To begin, anthropologist David Frye’s new translation of the Relacíon works well. When I first taught the text in 1991, the only affordable translation was historian Cyclone Covey’s problematic Cabeza de Vaca’s Adventures in the Unknown Interior of America (New York: Collier, 1961), which rearranged material, putting events in their “proper” order, and interjected square bracketed explanatory notes throughout. Covey’s edition is still widely available and used in classrooms, reprinted by the University of New Mexico Press in 1983, and republished as The Journey and Ordeal of Cabeza de Vaca: His Account of the Disastrous First European Exploration of the American Southwest (Mineola, NY: Dover, 2003). Since the early 1990s, several affordable and more literarily aware translations have appeared, including The Account: Álvar Núñez Cabeza de Vaca’s Relacíon, translated by Martin A. Favata and José B. Fernández (Houston: Arte Público P, 1993); Castaways, edited by Enrique Pupo-Walker and translated by Frances M. López-Morillas (Berkeley: U of California P, 1993); The Narrative of Cabeza de Vaca (Lincoln: U of Nebraska P, 2003), excerpted from Rolena Adorno and Patrick Charles Pautz’s 1999 three-volume edition, translation, and study; and Chronicle of the Narváez Expedition, Harold Augenbraum’s revision of Fanny Bandelier’s 1904 translation, introduced by Stavans (New York: Penguin, 2002). Finally, archaeologist Alex D. Krieger’s We Came Naked and Barefoot: The Journey of Cabeza de Vaca across North America includes Krieger’s translation of the Relacíon as an appendix (Austin: U of Texas P, 2002).

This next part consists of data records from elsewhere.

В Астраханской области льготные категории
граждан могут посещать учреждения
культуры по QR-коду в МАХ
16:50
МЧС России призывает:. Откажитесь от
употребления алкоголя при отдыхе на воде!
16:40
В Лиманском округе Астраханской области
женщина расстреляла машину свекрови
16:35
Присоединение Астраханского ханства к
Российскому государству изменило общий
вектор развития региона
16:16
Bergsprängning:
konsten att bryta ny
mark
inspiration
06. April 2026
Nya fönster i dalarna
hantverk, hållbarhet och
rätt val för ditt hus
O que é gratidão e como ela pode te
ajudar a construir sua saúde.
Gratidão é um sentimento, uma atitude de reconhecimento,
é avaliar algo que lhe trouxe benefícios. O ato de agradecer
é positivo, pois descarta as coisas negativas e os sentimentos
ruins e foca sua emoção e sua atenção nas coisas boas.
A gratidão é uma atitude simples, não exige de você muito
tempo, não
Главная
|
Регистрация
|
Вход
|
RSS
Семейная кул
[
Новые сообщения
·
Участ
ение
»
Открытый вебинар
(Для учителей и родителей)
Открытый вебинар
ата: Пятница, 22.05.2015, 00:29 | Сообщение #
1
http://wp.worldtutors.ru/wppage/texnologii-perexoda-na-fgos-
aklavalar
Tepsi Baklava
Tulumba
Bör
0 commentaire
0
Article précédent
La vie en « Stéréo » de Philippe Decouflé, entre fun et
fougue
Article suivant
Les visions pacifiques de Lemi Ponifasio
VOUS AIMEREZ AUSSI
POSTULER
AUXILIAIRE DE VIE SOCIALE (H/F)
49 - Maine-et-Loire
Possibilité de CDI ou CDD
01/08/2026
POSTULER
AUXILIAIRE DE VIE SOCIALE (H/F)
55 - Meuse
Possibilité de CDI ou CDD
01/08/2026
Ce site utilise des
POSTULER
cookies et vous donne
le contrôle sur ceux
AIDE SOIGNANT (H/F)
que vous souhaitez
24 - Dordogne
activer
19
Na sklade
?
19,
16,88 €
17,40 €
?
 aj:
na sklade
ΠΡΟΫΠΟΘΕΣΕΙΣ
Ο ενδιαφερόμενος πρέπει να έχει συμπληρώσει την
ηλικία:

Each translation, including Frye’s, reflects the translator’s background. Adorno and Pautz work as bibliographers, translating the 1542 publication, maintaining original paragraphing and capitalization while omitting the later 1555 chapter divisions. Other translations are based on the 1555 edition, including chapter divisions and additional paragraph breaks for easier reading, and the translators have differed in choosing how much to modernize vocabulary, phrasing, and capitalization. Krieger’s translation is similar to Covey’s in inserting interpretative material in square brackets, but Krieger inserts much less than Covey. Frye’s language is perhaps the most modern, making the work feel contemporary without mis-representing the voice of the original. All the translations include notes on sixteenth-century Spanish terms, identification of Native American cultures, geographic locations, and so on. Frye’s are among the most extensive, on par with Favata and Fernández’s, but with a slightly more culturalanthropological [End Page 529] rather than historical bent. Whether a new translation was really needed, Frye’s stands up well.